ENTRIES SUPPLIED START
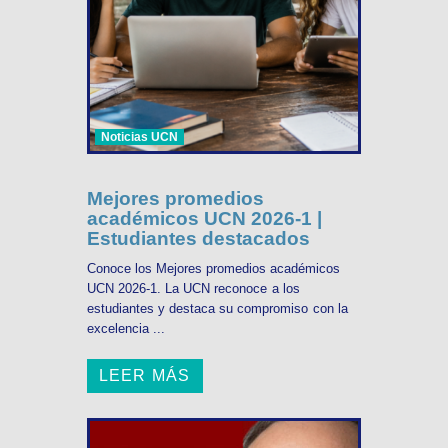
Noticias UCN
Mejores promedios
académicos UCN 2026-1 |
Estudiantes destacados
Conoce los Mejores promedios académicos
UCN 2026-1. La UCN reconoce a los
estudiantes y destaca su compromiso con la
excelencia ...
LEER MÁS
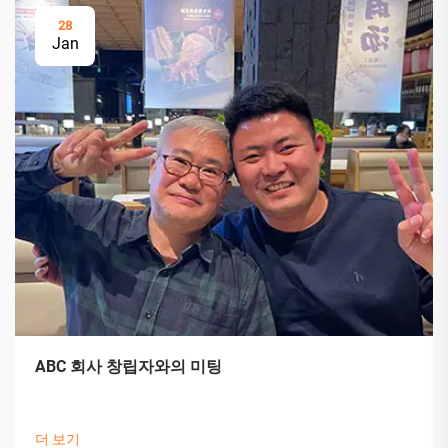
28
Jan
ABC 회사 창립자와의 미팅
더 보기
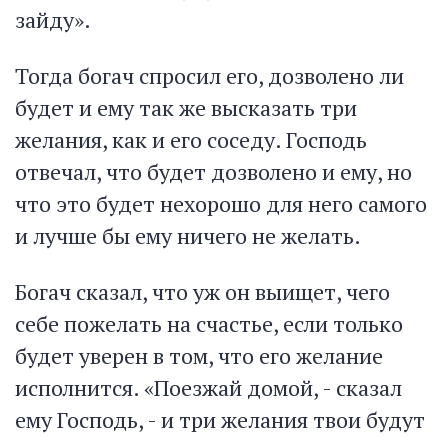
зайду».
Тогда богач спросил его, дозволено ли
будет и ему так же высказать три
желания, как и его соседу. Господь
отвечал, что будет дозволено и ему, но
что это будет нехорошо для него самого
и лучше бы ему ничего не желать.
Богач сказал, что уж он выищет, чего
себе пожелать на счастье, если только
будет уверен в том, что его желание
исполнится. «Поезжай домой, - сказал
ему Господь, - и три желания твои будут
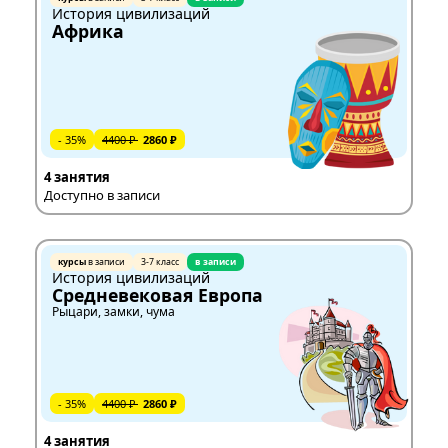
История цивилизаций
Африка
- 35%
4400 ₽
2860 ₽
4 занятия
Доступно в записи
курсы
в записи
3-7 класс
в записи
История цивилизаций
Средневековая Европа
Рыцари, замки, чума
- 35%
4400 ₽
2860 ₽
4 занятия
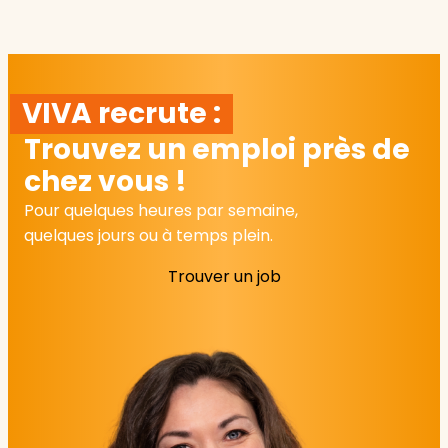
VIVA recrute :
Trouvez un emploi près de
chez vous !
Pour quelques heures par semaine,
quelques jours ou à temps plein.
Trouver un job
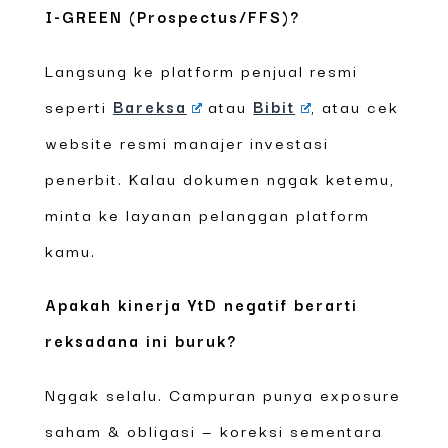
I-GREEN (Prospectus/FFS)?
Langsung ke platform penjual resmi
seperti
Bareksa
atau
Bibit
, atau cek
website resmi manajer investasi
penerbit. Kalau dokumen nggak ketemu,
minta ke layanan pelanggan platform
kamu.
Apakah kinerja YtD negatif berarti
reksadana ini buruk?
Nggak selalu. Campuran punya exposure
saham & obligasi — koreksi sementara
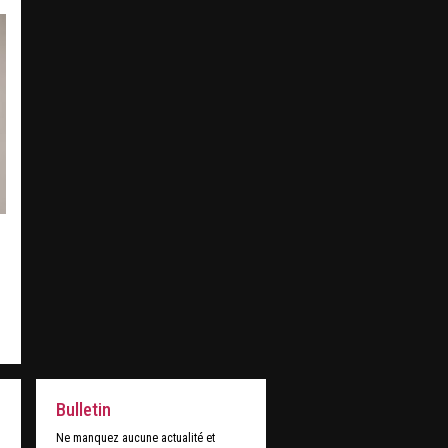
Bulletin
Ne manquez aucune actualité et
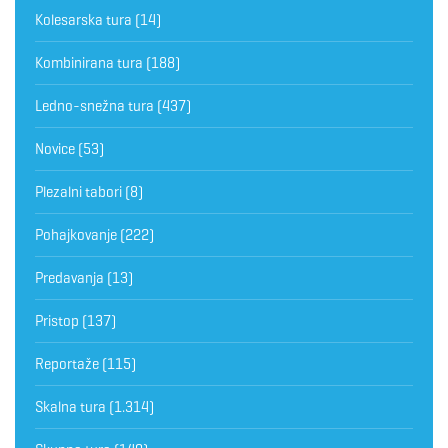
Kolesarska tura
(14)
Kombinirana tura
(188)
Ledno-snežna tura
(437)
Novice
(53)
Plezalni tabori
(8)
Pohajkovanje
(222)
Predavanja
(13)
Pristop
(137)
Reportaže
(115)
Skalna tura
(1.314)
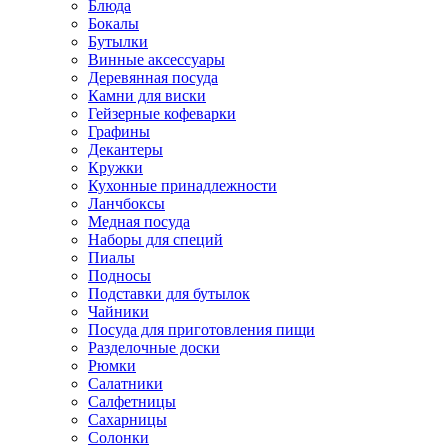
Блюда
Бокалы
Бутылки
Винные аксессуары
Деревянная посуда
Камни для виски
Гейзерные кофеварки
Графины
Декантеры
Кружки
Кухонные принадлежности
Ланчбоксы
Медная посуда
Наборы для специй
Пиалы
Подносы
Подставки для бутылок
Чайники
Посуда для приготовления пищи
Разделочные доски
Рюмки
Салатники
Салфетницы
Сахарницы
Солонки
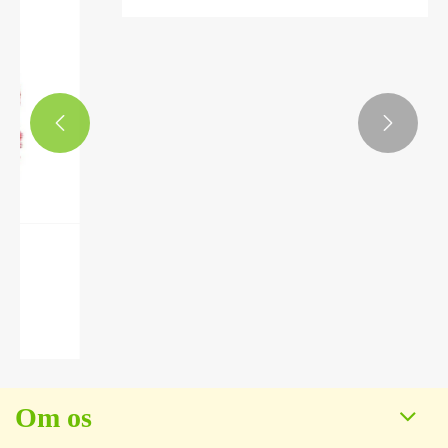


Hvordan åndedrætssømmen plys legetøj
bringer komfort og glæde
Se mere >>
Om os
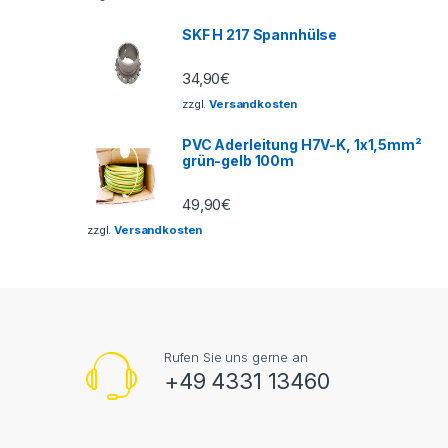
SKF H 217 Spannhülse
34,90
€
zzgl.
Versandkosten
PVC Aderleitung H7V-K, 1x1,5mm²
grün-gelb 100m
49,90
€
zzgl.
Versandkosten
Rufen Sie uns gerne an
+49 4331 13460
ENTRIES SUPPLIED END
**ABOUT THIS TASK**
Only a number is expected: the count of lines in the data that contain the word "желания".

**SOLUTION TO THIS EXERCISE**
2